Zwischenzeitlich hat sich eine Bürgerinitiative zum Erhalt des Landschaftsschutzgebietes gebildet. Deren Vertreter wollen heute vor der Sitzung der Bürgerschaft noch einmal demonstrieren und so ihren Standpunkt klarmachen.

Der Sprecher der Bürgerinitiative Stephan Porst ging abermals auf die Aktivitäten ein, man sei dabei Unterschriften für ein Bürgerbegehren zu sammeln. Ortsbeirat Jobst Mehlan wies darauf hin, dass das Diedrichshäger Land anders als dies Finanzsenator Chris Müller sah, keineswegs als Ackerland oder Brache sei, „es geht hier vor allem um das Biotop und um den Artenschutz“, sagte er und fügte hinzu, „dass das öffentliche Interesse nicht über das private Interesse eines Investor gestellt werden darf“.

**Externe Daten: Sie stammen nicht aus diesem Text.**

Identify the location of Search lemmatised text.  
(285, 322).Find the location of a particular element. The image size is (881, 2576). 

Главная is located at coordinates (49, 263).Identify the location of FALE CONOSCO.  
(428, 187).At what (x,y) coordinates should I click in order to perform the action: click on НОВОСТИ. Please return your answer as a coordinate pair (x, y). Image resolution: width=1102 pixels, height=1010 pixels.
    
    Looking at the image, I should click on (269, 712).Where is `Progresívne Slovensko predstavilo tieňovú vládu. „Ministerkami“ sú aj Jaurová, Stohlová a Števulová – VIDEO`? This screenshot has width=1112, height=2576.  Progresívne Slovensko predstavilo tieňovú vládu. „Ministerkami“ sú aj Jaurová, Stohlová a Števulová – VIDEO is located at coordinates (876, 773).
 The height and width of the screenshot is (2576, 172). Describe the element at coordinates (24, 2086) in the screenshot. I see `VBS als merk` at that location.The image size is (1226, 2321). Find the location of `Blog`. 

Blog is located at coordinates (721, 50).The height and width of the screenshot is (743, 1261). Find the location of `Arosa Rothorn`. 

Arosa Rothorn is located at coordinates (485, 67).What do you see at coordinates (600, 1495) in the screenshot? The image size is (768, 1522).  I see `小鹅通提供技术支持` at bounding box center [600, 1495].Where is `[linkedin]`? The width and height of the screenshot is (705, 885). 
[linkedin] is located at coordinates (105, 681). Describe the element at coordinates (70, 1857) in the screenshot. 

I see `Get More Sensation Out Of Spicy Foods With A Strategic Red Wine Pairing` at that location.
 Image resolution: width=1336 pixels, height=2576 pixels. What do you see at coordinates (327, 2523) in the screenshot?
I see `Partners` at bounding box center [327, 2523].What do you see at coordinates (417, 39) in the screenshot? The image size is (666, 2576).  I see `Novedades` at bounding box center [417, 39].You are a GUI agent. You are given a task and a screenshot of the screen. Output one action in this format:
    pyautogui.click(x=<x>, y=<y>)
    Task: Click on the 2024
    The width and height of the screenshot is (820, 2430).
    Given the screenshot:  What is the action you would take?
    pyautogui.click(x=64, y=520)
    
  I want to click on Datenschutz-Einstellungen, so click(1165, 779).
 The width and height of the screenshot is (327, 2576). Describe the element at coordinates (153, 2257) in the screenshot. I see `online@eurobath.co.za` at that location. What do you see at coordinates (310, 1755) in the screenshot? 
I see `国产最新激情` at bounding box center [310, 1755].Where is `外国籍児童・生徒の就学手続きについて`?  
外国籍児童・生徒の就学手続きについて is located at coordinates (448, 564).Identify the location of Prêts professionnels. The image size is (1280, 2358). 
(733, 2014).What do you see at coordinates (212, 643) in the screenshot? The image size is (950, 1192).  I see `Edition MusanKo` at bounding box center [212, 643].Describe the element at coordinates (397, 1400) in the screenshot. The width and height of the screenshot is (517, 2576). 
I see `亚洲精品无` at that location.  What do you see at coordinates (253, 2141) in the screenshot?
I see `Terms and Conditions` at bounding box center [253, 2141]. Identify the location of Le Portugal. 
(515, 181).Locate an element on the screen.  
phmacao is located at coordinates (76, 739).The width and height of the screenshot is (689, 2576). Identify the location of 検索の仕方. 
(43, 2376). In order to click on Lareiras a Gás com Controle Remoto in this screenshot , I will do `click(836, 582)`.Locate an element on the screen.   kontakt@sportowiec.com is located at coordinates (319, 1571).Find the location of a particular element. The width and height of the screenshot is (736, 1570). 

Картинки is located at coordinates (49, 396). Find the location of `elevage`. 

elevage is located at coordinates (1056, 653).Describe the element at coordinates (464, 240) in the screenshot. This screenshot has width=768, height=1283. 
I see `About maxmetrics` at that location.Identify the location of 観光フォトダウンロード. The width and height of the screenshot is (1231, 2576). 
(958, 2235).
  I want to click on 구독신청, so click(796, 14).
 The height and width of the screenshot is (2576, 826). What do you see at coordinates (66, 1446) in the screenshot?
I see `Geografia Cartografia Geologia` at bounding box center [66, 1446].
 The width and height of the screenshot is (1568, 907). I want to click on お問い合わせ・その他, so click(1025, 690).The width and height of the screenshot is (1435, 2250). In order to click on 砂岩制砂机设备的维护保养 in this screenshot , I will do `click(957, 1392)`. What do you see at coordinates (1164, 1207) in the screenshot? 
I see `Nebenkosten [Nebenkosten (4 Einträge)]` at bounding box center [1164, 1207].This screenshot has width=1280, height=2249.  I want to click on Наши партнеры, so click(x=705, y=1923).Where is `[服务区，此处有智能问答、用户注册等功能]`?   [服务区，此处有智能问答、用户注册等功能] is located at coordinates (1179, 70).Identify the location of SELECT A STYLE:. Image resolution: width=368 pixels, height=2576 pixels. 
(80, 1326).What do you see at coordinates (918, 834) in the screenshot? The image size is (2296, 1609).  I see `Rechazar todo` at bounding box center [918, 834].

Gleichwohl räumte Mehlan ein: „Wir brauchen sozialen Wohnungsbau.“ Deswegen solle man für die Erhaltung des Landschaftsschutzgebietes erwägen, ob die Ostsee Golf Resort-Gesellschaft nicht Flächen mit Stadt tauschen sollte, die am Elmenhorster Weg Grund und Boden erstanden habe. Dies werde auch dazu beitragen, „dass die Infrastruktur des Ortes nicht verlorengeht“.

Gleichviel, wie die Bürgerschaft entscheidet, für den Vorsitzenden des Ortsbeirates Alexander Prechtel, „wird es weitergehen und es werden auch Gerichte bemüht werden müssen“. Der Kommunalpolitiker wies darauf hin, dass durchaus die Gefahr bestehe, dass weitere Flächen im Diedrichshäger zu Baugrundstücke genutzt werden können. In der Vergangenheit habe man immer wieder gesehen, wie solche Vorhaben schrittweise umgesetzt wurden.